Here is the Court:
Friday, May 13, 2016
Getting The IRS To Believe A College Student Paid For … College
We can argue whether it is a good thing that so many economically-related transactions are reported to the IRS.
It is not just the drag on the economy - which would include practitioners like me, I suppose. It has also allowed the IRS to increasingly delegate its compliance responsibilities to computer algorithms, often functioning without human eyes sparing a glance at the endless notices the IRS sends every year.
And that sets up the problem.
You see, the notice assumes that you are wrong, and the IRS will likely revise your account – and bill you - should you not reply. That means that you are spending time resolving the matter, or you are sending the notice to me and I am spending time. You and I are being deputized as ad hoc IRS employees.
Personally I want a paycheck and retirement benefits.
This arrangement works fine as long as there is a balance. You agree not to send works of fiction to the IRS and they agree not to contact you like a kid in college wanting money.
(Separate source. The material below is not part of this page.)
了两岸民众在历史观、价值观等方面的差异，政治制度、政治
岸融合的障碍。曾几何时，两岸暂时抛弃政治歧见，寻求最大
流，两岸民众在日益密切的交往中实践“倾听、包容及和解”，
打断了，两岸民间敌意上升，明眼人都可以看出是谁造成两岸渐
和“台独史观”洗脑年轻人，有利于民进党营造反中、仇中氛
That balance is increasingly a thing of the past. Perhaps as a consequence, I am reading or hearing more often that taxpayers should be able to sue the IRS for professional fees incurred with these notices. I am not certain if that means that my client would pay me and then sue, or whether I would sue to receive my fee, but you get the idea. It would be a “reverse penalty” on the IRS.
I am looking at a pro se decision from the Tax Court. As we have discussed before, “pro se” means the taxpayer is representing himself/herself. It does not technically mean there is no tax practitioner present (for example, I can represent a client in a pro se case), but it probably does mean that there is not a lot of money at issue.
Angela Terrell was a college student. During 2010 and 2011 she was attending Hampton University in Virginia. In the fall of 2010 she registered for the 2011 spring semester. In November, 2010 the University billed her $2,460 for the upcoming semester. In January, 2011 they billed an additional $1,230.
She was borrowing to go through school. In January, after the add/drop period ended, her student loan released $10,199 directly to the university. She paid her tuition and used the rest for living expenses.
Let’s go to the end of the year. The university sent a 1099 for 2011 (technically, a Form 1098-T, but we are on a roll). It showed $1,180 (the $1,230 billed less fees of $50). It did not show what she actually paid.
COMMENT: This reporting was allowable that year.
Angela filed her 2011 tax return and claimed the American Opportunity credit, one of the education credits in the Code. She claimed $2,500.
Wouldn’t you know the IRS sent her a notice? They saw the $2,500. They also saw the 1099 for $1,180.
The IRS disallowed her credit – in full. They did not even spot her the $1,180.
Surely someone at the IRS would recognize what happened and close the file.
Perhaps in a galaxy far away. In our galaxy Angela and the IRS went to Tax Court.
Did I mention that Angela was a COLLEGE student?
She submitted an account statement from the University – on official letterhead – detailing her tuition charges and payments.
The IRS argued that the 1099 said $1,180, she provided a different number and consequently they could not verify the credit. There was nothing more to see.
Does it sound to you like the IRS even listened to her?
Here is the Court:
The only dollar amount appearing on that form … is in the box that shows the ‘amounts billed’ for tuition during calendar year 2011. The amount billed to petitioner during 2011 does not control the size of her credit; the relevant number is the qualified tuition that she actually paid during 2011. The Form 1098-T has no entry in box 1, which was supposed to show ‘payments received’ for qualified tuition.”
The Court decided in her favor.
Angela’s case looks very much like the IRS pursuing a frivolous argument, not to mention the inability of IRS machinery to resolve a “duh”-level tax issue at the earliest possible point of contact. Reverse the situation and the IRS would not hesitate to hit you with every penalty imaginable.